(Page segmentation data)
§

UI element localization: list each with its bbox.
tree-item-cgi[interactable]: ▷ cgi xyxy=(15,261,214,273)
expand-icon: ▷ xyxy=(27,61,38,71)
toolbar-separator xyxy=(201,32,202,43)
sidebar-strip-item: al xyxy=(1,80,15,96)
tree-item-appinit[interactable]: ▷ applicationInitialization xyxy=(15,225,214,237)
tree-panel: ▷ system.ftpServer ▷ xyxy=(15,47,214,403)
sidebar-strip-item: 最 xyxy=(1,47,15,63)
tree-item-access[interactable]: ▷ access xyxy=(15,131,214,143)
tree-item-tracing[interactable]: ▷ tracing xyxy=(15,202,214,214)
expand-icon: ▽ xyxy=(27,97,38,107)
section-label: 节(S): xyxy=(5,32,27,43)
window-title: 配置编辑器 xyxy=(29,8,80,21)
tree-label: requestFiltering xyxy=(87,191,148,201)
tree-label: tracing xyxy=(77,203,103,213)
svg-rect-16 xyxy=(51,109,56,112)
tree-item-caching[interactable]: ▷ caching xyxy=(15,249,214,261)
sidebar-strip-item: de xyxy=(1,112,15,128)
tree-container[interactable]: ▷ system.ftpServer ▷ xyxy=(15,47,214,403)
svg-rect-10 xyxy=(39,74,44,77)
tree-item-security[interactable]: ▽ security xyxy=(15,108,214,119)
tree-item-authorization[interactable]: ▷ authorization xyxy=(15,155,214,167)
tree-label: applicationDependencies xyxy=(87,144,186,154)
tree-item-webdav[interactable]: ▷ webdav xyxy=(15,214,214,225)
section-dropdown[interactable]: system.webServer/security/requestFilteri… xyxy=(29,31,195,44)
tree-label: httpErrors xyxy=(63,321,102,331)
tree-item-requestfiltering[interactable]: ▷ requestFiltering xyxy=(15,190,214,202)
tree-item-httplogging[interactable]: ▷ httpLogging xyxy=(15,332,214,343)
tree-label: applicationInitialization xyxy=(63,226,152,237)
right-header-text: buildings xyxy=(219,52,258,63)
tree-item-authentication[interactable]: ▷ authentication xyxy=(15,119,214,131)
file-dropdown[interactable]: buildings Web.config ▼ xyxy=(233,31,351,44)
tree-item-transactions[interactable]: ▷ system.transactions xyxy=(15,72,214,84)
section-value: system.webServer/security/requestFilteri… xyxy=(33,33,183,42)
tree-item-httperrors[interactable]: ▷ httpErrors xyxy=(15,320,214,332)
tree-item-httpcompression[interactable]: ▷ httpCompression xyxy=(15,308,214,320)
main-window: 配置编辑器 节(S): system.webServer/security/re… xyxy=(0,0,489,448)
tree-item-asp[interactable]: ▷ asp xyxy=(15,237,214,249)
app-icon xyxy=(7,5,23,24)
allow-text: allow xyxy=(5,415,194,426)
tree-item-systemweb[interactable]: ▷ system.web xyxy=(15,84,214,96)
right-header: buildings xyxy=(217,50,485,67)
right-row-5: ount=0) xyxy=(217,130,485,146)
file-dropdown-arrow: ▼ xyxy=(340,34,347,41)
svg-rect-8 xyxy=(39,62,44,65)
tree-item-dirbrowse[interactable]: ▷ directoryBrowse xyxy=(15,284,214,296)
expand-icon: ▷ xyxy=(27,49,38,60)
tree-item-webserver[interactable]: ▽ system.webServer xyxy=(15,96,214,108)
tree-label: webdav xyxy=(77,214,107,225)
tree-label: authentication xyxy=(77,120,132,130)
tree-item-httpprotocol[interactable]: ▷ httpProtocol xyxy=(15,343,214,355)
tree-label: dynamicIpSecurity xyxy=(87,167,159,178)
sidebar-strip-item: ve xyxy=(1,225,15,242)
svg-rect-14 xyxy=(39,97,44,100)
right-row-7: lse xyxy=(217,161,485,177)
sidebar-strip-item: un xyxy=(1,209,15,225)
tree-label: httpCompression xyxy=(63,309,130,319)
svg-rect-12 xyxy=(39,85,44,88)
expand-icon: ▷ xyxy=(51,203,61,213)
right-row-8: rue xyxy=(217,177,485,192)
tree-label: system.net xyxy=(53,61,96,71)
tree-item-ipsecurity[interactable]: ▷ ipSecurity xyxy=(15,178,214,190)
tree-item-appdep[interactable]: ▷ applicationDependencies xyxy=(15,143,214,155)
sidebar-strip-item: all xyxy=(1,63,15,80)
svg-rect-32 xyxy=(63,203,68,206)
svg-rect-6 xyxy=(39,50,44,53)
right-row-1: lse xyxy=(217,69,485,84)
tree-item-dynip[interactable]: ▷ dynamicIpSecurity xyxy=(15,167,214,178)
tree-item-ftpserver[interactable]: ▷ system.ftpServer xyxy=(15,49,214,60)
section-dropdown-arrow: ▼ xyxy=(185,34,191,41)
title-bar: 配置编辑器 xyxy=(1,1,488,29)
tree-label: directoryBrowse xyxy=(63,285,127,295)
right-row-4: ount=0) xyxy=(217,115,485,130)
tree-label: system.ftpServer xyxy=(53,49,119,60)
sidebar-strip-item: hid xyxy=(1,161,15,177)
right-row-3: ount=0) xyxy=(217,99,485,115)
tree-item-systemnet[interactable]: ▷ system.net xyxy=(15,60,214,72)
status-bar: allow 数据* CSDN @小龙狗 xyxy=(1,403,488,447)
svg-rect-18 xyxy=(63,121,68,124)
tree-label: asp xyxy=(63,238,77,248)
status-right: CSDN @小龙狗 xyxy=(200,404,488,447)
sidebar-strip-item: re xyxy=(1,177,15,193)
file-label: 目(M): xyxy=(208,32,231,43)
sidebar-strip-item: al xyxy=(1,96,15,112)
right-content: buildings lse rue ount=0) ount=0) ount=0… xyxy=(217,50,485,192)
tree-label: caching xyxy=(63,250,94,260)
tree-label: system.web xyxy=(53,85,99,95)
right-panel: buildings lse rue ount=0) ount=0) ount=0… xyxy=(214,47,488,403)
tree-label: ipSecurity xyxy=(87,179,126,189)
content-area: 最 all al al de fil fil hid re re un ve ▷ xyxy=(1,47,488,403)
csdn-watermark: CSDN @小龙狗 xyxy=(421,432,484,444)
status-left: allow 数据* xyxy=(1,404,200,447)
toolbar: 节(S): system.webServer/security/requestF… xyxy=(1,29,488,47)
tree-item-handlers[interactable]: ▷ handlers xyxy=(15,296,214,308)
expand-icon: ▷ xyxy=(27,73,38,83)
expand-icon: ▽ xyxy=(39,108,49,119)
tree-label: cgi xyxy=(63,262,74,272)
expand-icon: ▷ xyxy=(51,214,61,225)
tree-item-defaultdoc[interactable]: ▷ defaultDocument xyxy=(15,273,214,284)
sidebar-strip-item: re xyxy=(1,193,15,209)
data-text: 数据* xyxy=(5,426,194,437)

§

— TASK DIRECTIONS —
Every line of the data is to be retyped without alteration.

— EXPECTED ANSWER —
UI element localization: list each with its bbox.
tree-item-cgi[interactable]: ▷ cgi xyxy=(15,261,214,273)
expand-icon: ▷ xyxy=(27,61,38,71)
toolbar-separator xyxy=(201,32,202,43)
sidebar-strip-item: al xyxy=(1,80,15,96)
tree-item-appinit[interactable]: ▷ applicationInitialization xyxy=(15,225,214,237)
tree-panel: ▷ system.ftpServer ▷ xyxy=(15,47,214,403)
sidebar-strip-item: 最 xyxy=(1,47,15,63)
tree-item-access[interactable]: ▷ access xyxy=(15,131,214,143)
tree-item-tracing[interactable]: ▷ tracing xyxy=(15,202,214,214)
expand-icon: ▽ xyxy=(27,97,38,107)
section-label: 节(S): xyxy=(5,32,27,43)
window-title: 配置编辑器 xyxy=(29,8,80,21)
tree-label: requestFiltering xyxy=(87,191,148,201)
tree-label: tracing xyxy=(77,203,103,213)
svg-rect-16 xyxy=(51,109,56,112)
tree-item-caching[interactable]: ▷ caching xyxy=(15,249,214,261)
sidebar-strip-item: de xyxy=(1,112,15,128)
tree-container[interactable]: ▷ system.ftpServer ▷ xyxy=(15,47,214,403)
svg-rect-10 xyxy=(39,74,44,77)
tree-item-security[interactable]: ▽ security xyxy=(15,108,214,119)
tree-item-authorization[interactable]: ▷ authorization xyxy=(15,155,214,167)
tree-label: applicationDependencies xyxy=(87,144,186,154)
tree-item-webdav[interactable]: ▷ webdav xyxy=(15,214,214,225)
section-dropdown[interactable]: system.webServer/security/requestFilteri… xyxy=(29,31,195,44)
tree-label: httpErrors xyxy=(63,321,102,331)
tree-item-requestfiltering[interactable]: ▷ requestFiltering xyxy=(15,190,214,202)
tree-item-httplogging[interactable]: ▷ httpLogging xyxy=(15,332,214,343)
tree-label: applicationInitialization xyxy=(63,226,152,237)
right-header-text: buildings xyxy=(219,52,258,63)
tree-item-authentication[interactable]: ▷ authentication xyxy=(15,119,214,131)
file-dropdown[interactable]: buildings Web.config ▼ xyxy=(233,31,351,44)
tree-item-transactions[interactable]: ▷ system.transactions xyxy=(15,72,214,84)
section-value: system.webServer/security/requestFilteri… xyxy=(33,33,183,42)
tree-item-httperrors[interactable]: ▷ httpErrors xyxy=(15,320,214,332)
tree-item-httpcompression[interactable]: ▷ httpCompression xyxy=(15,308,214,320)
main-window: 配置编辑器 节(S): system.webServer/security/re… xyxy=(0,0,489,448)
tree-item-asp[interactable]: ▷ asp xyxy=(15,237,214,249)
app-icon xyxy=(7,5,23,24)
allow-text: allow xyxy=(5,415,194,426)
tree-item-systemweb[interactable]: ▷ system.web xyxy=(15,84,214,96)
right-header: buildings xyxy=(217,50,485,67)
right-row-5: ount=0) xyxy=(217,130,485,146)
file-dropdown-arrow: ▼ xyxy=(340,34,347,41)
svg-rect-8 xyxy=(39,62,44,65)
tree-item-dirbrowse[interactable]: ▷ directoryBrowse xyxy=(15,284,214,296)
expand-icon: ▷ xyxy=(27,49,38,60)
tree-item-webserver[interactable]: ▽ system.webServer xyxy=(15,96,214,108)
tree-label: webdav xyxy=(77,214,107,225)
tree-label: authentication xyxy=(77,120,132,130)
tree-item-httpprotocol[interactable]: ▷ httpProtocol xyxy=(15,343,214,355)
tree-label: dynamicIpSecurity xyxy=(87,167,159,178)
sidebar-strip-item: ve xyxy=(1,225,15,242)
svg-rect-14 xyxy=(39,97,44,100)
right-row-7: lse xyxy=(217,161,485,177)
sidebar-strip-item: un xyxy=(1,209,15,225)
tree-label: httpCompression xyxy=(63,309,130,319)
svg-rect-12 xyxy=(39,85,44,88)
expand-icon: ▷ xyxy=(51,203,61,213)
right-row-8: rue xyxy=(217,177,485,192)
tree-label: system.net xyxy=(53,61,96,71)
tree-item-ipsecurity[interactable]: ▷ ipSecurity xyxy=(15,178,214,190)
tree-item-appdep[interactable]: ▷ applicationDependencies xyxy=(15,143,214,155)
sidebar-strip-item: all xyxy=(1,63,15,80)
svg-rect-32 xyxy=(63,203,68,206)
svg-rect-6 xyxy=(39,50,44,53)
right-row-1: lse xyxy=(217,69,485,84)
tree-item-dynip[interactable]: ▷ dynamicIpSecurity xyxy=(15,167,214,178)
tree-item-ftpserver[interactable]: ▷ system.ftpServer xyxy=(15,49,214,60)
section-dropdown-arrow: ▼ xyxy=(185,34,191,41)
title-bar: 配置编辑器 xyxy=(1,1,488,29)
tree-label: directoryBrowse xyxy=(63,285,127,295)
right-row-4: ount=0) xyxy=(217,115,485,130)
tree-label: system.ftpServer xyxy=(53,49,119,60)
sidebar-strip-item: hid xyxy=(1,161,15,177)
right-row-3: ount=0) xyxy=(217,99,485,115)
tree-item-systemnet[interactable]: ▷ system.net xyxy=(15,60,214,72)
status-bar: allow 数据* CSDN @小龙狗 xyxy=(1,403,488,447)
svg-rect-18 xyxy=(63,121,68,124)
tree-label: asp xyxy=(63,238,77,248)
status-right: CSDN @小龙狗 xyxy=(200,404,488,447)
sidebar-strip-item: re xyxy=(1,177,15,193)
file-label: 目(M): xyxy=(208,32,231,43)
sidebar-strip-item: al xyxy=(1,96,15,112)
right-content: buildings lse rue ount=0) ount=0) ount=0… xyxy=(217,50,485,192)
tree-label: caching xyxy=(63,250,94,260)
tree-label: system.web xyxy=(53,85,99,95)
right-panel: buildings lse rue ount=0) ount=0) ount=0… xyxy=(214,47,488,403)
tree-label: ipSecurity xyxy=(87,179,126,189)
content-area: 最 all al al de fil fil hid re re un ve ▷ xyxy=(1,47,488,403)
csdn-watermark: CSDN @小龙狗 xyxy=(421,432,484,444)
status-left: allow 数据* xyxy=(1,404,200,447)
toolbar: 节(S): system.webServer/security/requestF… xyxy=(1,29,488,47)
tree-item-handlers[interactable]: ▷ handlers xyxy=(15,296,214,308)
expand-icon: ▷ xyxy=(27,73,38,83)
expand-icon: ▽ xyxy=(39,108,49,119)
tree-label: cgi xyxy=(63,262,74,272)
expand-icon: ▷ xyxy=(51,214,61,225)
tree-item-defaultdoc[interactable]: ▷ defaultDocument xyxy=(15,273,214,284)
sidebar-strip-item: re xyxy=(1,193,15,209)
data-text: 数据* xyxy=(5,426,194,437)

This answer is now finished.